• [What to work on]
Some lines in the listing below may include the string "Rennen". How many are there? Give only the number.
........
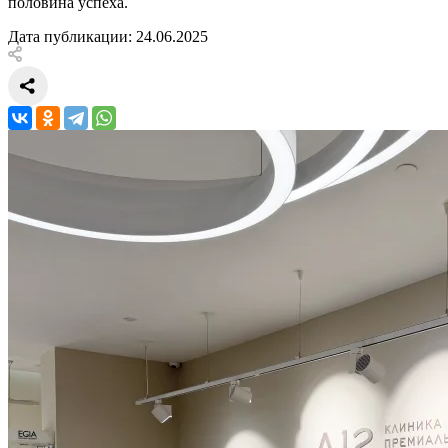
половина успеха.
Дата публикации: 24.06.2025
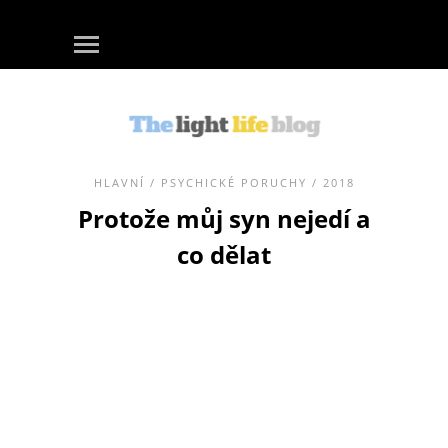
HLAVNÍ
/
PSYCHICKÉ PORUCHY
/ 2018
Protože můj syn nejedí a
co dělat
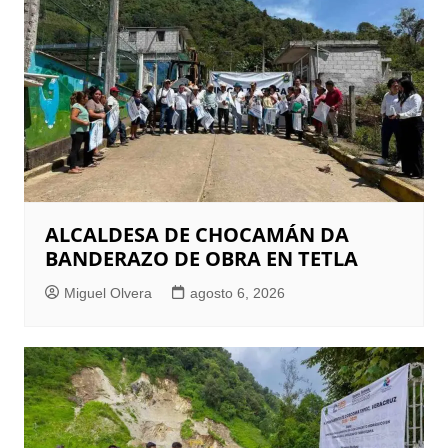
ALCALDESA DE CHOCAMÁN DA
BANDERAZO DE OBRA EN TETLA
Miguel Olvera
agosto 6, 2026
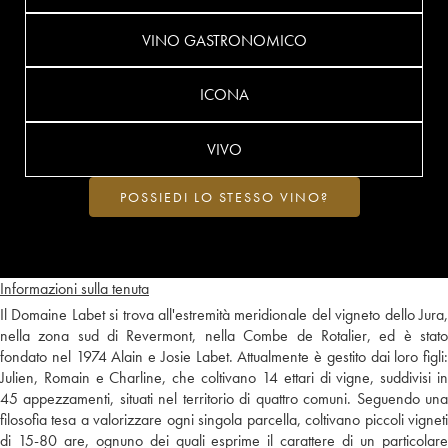
VINO GASTRONOMICO
ICONA
VIVO
POSSIEDI LO STESSO VINO?
Informazioni sulla tenuta
Il Domaine Labet si trova all'estremità meridionale del vigneto dello Jura,
nella zona sud di Revermont, nella Combe de Rotalier, ed è stato
fondato nel 1974 Alain e Josie Labet. Attualmente è gestito dai loro figli:
Julien, Romain e Charline, che coltivano 14 ettari di vigne, suddivisi in
45 appezzamenti, situati nel territorio di quattro comuni. Seguendo una
filosofia tesa a valorizzare ogni singola parcella, coltivano piccoli vigneti
di 15-80 are, ognuno dei quali esprime il carattere di un particolare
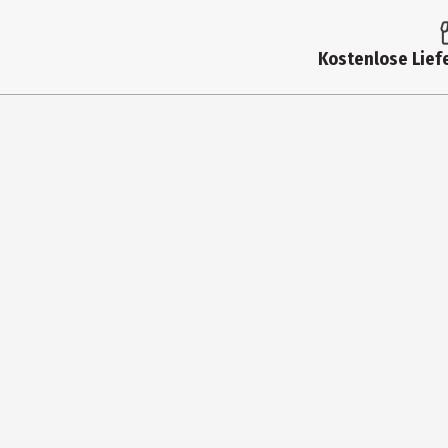
Kostenlose Liefe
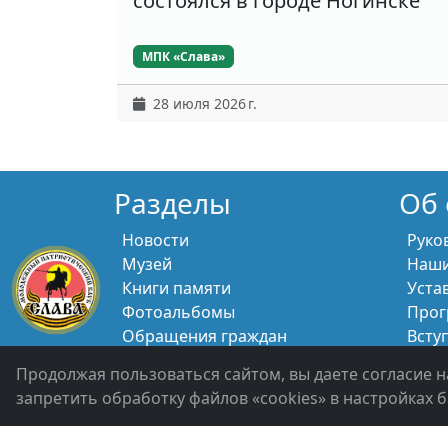
состоялся в городе Ногинске
МПК «Слава»
28 июля 2026 г.
Разделы
Об 
Новости
Руко
Музей
Наши
Книги памяти
Уста
Фотоальбомы
Прог
Обращения граждан
Всту
Помощь участникам СВО и их
Свяж
Продолжая пользоваться сайтом, вы даете согласие н
семьям
запретить обработку файлов «cookies» в настройках б
Политика конфиденциальности
Войти 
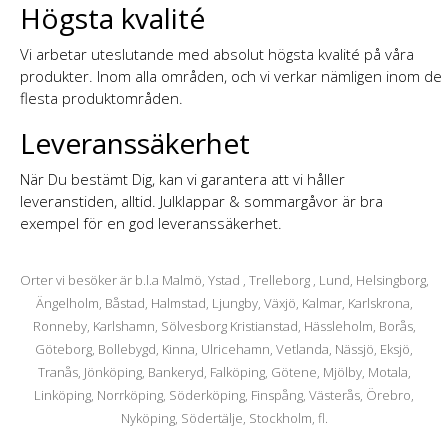
Högsta kvalité
Vi arbetar uteslutande med absolut högsta kvalité på våra
produkter. Inom alla områden, och vi verkar nämligen inom de
flesta produktområden.
Leveranssäkerhet
När Du bestämt Dig, kan vi garantera att vi håller
leveranstiden, alltid. Julklappar & sommargåvor är bra
exempel för en god leveranssäkerhet.
Orter vi besöker är b.l.a Malmö, Ystad , Trelleborg , Lund, Helsingborg,
Ängelholm, Båstad, Halmstad, Ljungby, Växjö, Kalmar, Karlskrona,
Ronneby, Karlshamn, Sölvesborg Kristianstad, Hässleholm, Borås,
Göteborg, Bollebygd, Kinna, Ulricehamn, Vetlanda, Nässjö, Eksjö,
Tranås, Jönköping, Bankeryd, Falköping, Götene, Mjölby, Motala,
Linköping, Norrköping, Söderköping, Finspång, Västerås, Örebro,
Nyköping, Södertälje, Stockholm, fl.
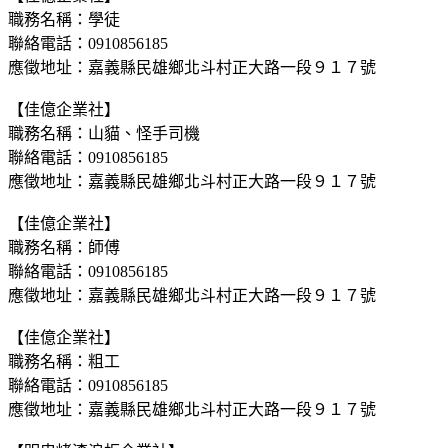
職務名稱：學徒
聯絡電話：0910856185
應徵地址：嘉義縣民雄鄉北斗村正大路一段９１７號
【佳億企業社】
職務名稱：山貓、怪手司機
聯絡電話：0910856185
應徵地址：嘉義縣民雄鄉北斗村正大路一段９１７號
【佳億企業社】
職務名稱：師傅
聯絡電話：0910856185
應徵地址：嘉義縣民雄鄉北斗村正大路一段９１７號
【佳億企業社】
職務名稱：粗工
聯絡電話：0910856185
應徵地址：嘉義縣民雄鄉北斗村正大路一段９１７號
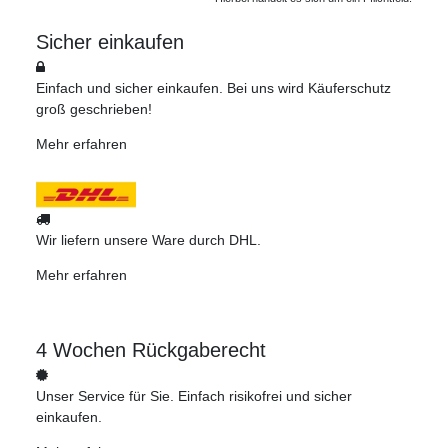
Sicher einkaufen
Einfach und sicher einkaufen. Bei uns wird Käuferschutz
groß geschrieben!
Mehr erfahren
Wir liefern unsere Ware durch DHL.
Mehr erfahren
4 Wochen Rückgaberecht
Unser Service für Sie. Einfach risikofrei und sicher
einkaufen.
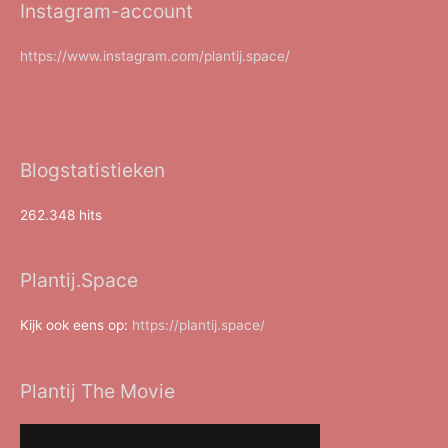
Instagram-account
https://www.instagram.com/plantij.space/
Blogstatistieken
262.348 hits
Plantij.Space
Kijk ook eens op:
https://plantij.space/
Plantij The Movie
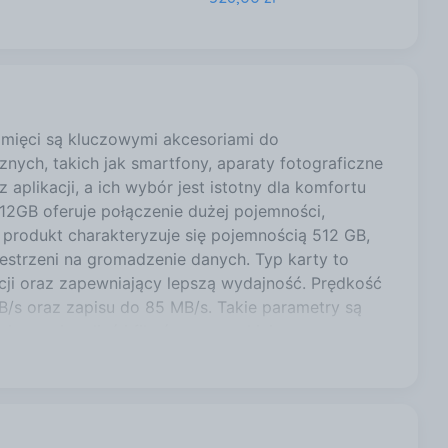
ięci są kluczowymi akcesoriami do
ych, takich jak smartfony, aparaty fotograficzne
aplikacji, a ich wybór jest istotny dla komfortu
2GB oferuje połączenie dużej pojemności,
n produkt charakteryzuje się pojemnością 512 GB,
estrzeni na gromadzenie danych. Typ karty to
ji oraz zapewniający lepszą wydajność. Prędkość
B/s oraz zapisu do 85 MB/s. Takie parametry są
pisywanie zdjęć i filmów w wysokiej
o potwierdzają jej wysoką wydajność.
ą gamą urządzeń, w tym aparatami, kamerami,
że można jej używać w wielu popularnych
ość na warunki zewnętrzne Karta pamięci została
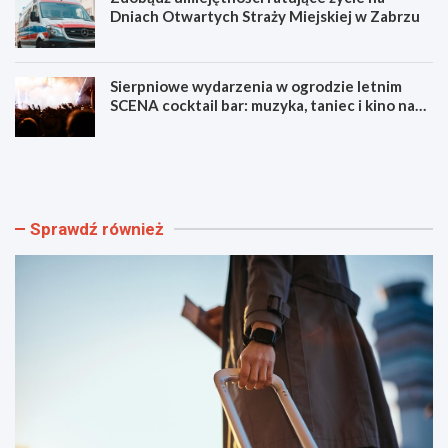
Dniach Otwartych Straży Miejskiej w Zabrzu
Sierpniowe wydarzenia w ogrodzie letnim
SCENA cocktail bar: muzyka, taniec i kino na
świeżym powietrzu
S
L
z
u
y
m
b
e
k
n
Sprawdź również
i
F
i
e
b
s
e
t
z
i
p
w
i
a
e
l
c
F
z
i
n
l
y
m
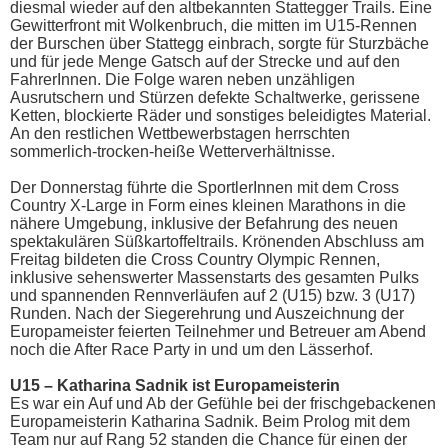
diesmal wieder auf den altbekannten Stattegger Trails. Eine
Gewitterfront mit Wolkenbruch, die mitten im U15-Rennen
der Burschen über Stattegg einbrach, sorgte für Sturzbäche
und für jede Menge Gatsch auf der Strecke und auf den
FahrerInnen. Die Folge waren neben unzähligen
Ausrutschern und Stürzen defekte Schaltwerke, gerissene
Ketten, blockierte Räder und sonstiges beleidigtes Material.
An den restlichen Wettbewerbstagen herrschten
sommerlich-trocken-heiße Wetterverhältnisse.
Der Donnerstag führte die SportlerInnen mit dem Cross
Country X-Large in Form eines kleinen Marathons in die
nähere Umgebung, inklusive der Befahrung des neuen
spektakulären Süßkartoffeltrails. Krönenden Abschluss am
Freitag bildeten die Cross Country Olympic Rennen,
inklusive sehenswerter Massenstarts des gesamten Pulks
und spannenden Rennverläufen auf 2 (U15) bzw. 3 (U17)
Runden. Nach der Siegerehrung und Auszeichnung der
Europameister feierten Teilnehmer und Betreuer am Abend
noch die After Race Party in und um den Lässerhof.
U15 – Katharina Sadnik ist Europameisterin
Es war ein Auf und Ab der Gefühle bei der frischgebackenen
Europameisterin Katharina Sadnik. Beim Prolog mit dem
Team nur auf Rang 52 standen die Chance für einen der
........
• [Problem solution]
2